▶ [What is required]:
All that is needed is each line of the entries holding the word "your", copied as it stands.

Content starts

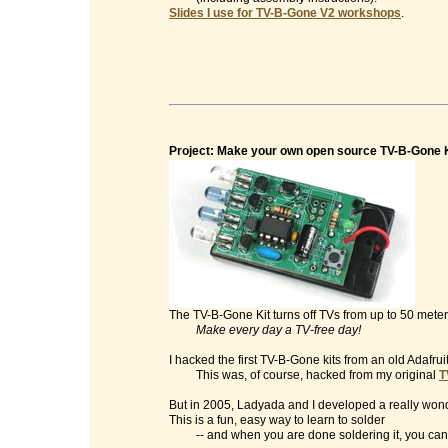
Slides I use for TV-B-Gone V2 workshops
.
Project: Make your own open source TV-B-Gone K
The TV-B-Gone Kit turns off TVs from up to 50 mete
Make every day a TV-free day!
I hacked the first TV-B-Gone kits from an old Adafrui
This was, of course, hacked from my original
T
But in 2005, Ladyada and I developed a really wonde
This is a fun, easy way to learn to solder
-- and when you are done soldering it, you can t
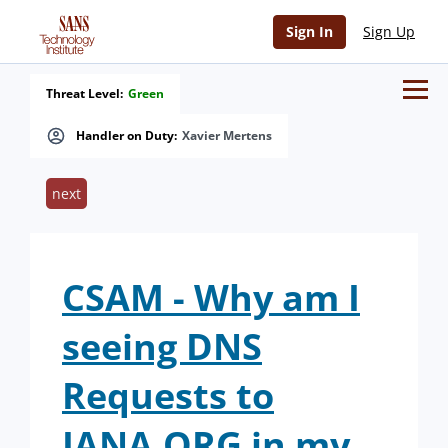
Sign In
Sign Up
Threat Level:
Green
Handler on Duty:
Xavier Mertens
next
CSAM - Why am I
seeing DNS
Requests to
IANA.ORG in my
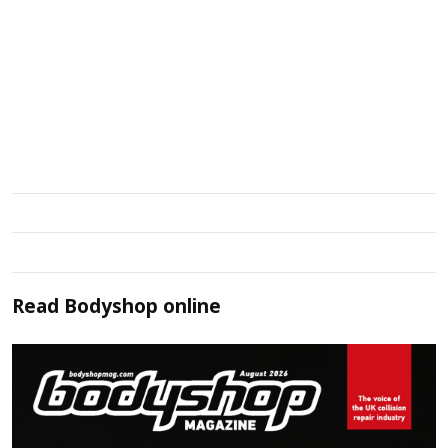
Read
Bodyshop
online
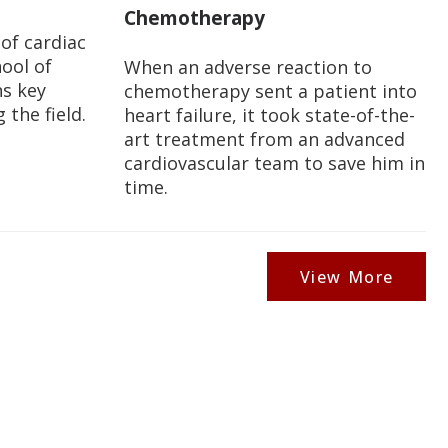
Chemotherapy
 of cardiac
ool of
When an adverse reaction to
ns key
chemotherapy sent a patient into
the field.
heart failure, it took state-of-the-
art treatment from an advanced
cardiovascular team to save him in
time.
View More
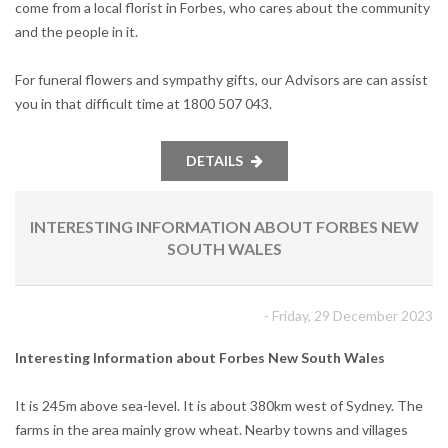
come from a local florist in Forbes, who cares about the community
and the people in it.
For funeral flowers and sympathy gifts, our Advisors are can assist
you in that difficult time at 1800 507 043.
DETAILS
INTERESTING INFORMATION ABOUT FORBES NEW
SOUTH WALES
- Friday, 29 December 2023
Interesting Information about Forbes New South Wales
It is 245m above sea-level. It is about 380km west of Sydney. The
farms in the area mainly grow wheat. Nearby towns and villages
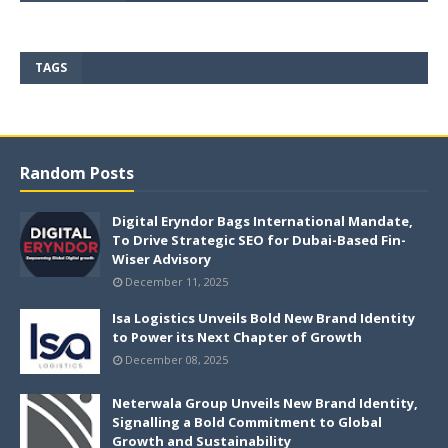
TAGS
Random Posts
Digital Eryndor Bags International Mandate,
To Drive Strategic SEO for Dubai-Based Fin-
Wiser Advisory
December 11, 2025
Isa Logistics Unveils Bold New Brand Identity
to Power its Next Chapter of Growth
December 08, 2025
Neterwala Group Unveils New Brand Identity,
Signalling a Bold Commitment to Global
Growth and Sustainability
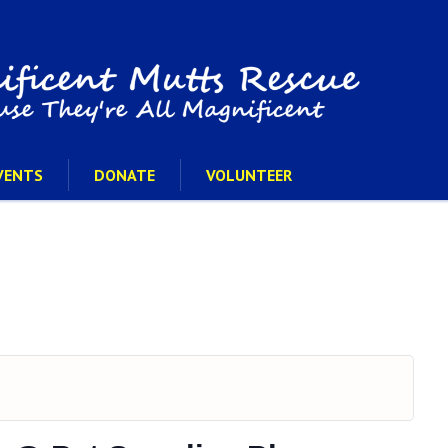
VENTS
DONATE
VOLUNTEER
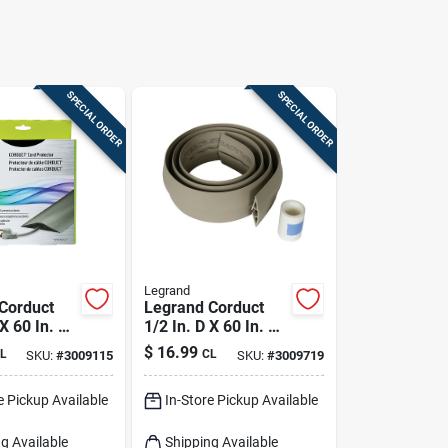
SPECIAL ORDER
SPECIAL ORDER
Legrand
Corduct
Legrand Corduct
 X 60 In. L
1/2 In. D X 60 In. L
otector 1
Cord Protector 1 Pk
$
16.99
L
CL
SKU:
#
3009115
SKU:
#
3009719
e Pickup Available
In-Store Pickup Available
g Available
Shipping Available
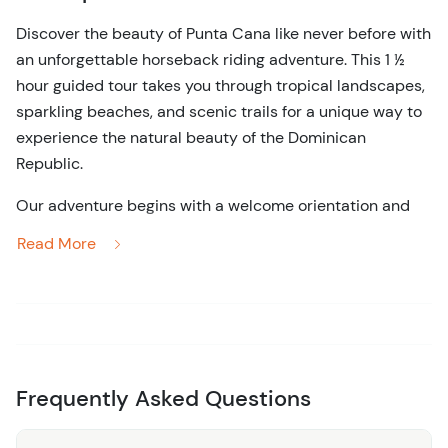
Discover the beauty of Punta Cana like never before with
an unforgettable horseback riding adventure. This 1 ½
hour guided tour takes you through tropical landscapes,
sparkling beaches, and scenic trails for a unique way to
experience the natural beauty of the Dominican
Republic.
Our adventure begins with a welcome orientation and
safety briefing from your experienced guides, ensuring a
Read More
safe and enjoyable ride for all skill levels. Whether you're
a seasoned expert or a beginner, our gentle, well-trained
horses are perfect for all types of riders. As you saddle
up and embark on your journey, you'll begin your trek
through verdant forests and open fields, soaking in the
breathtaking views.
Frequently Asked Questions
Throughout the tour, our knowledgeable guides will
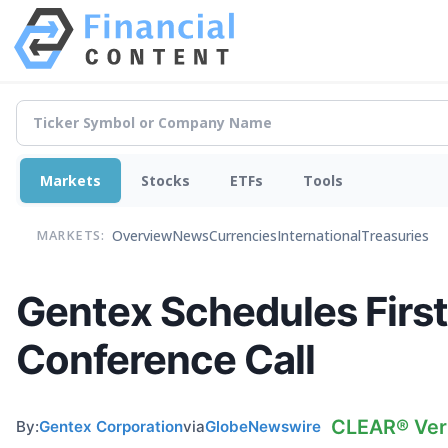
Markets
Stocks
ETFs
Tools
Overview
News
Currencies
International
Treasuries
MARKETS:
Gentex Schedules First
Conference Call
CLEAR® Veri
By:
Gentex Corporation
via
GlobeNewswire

Content ends

▶ [Task answer]:
Project: Make your own open source TV-B-Gone K
safety briefing from your experienced guides, ensuring a
up and embark on your journey, you'll begin your trek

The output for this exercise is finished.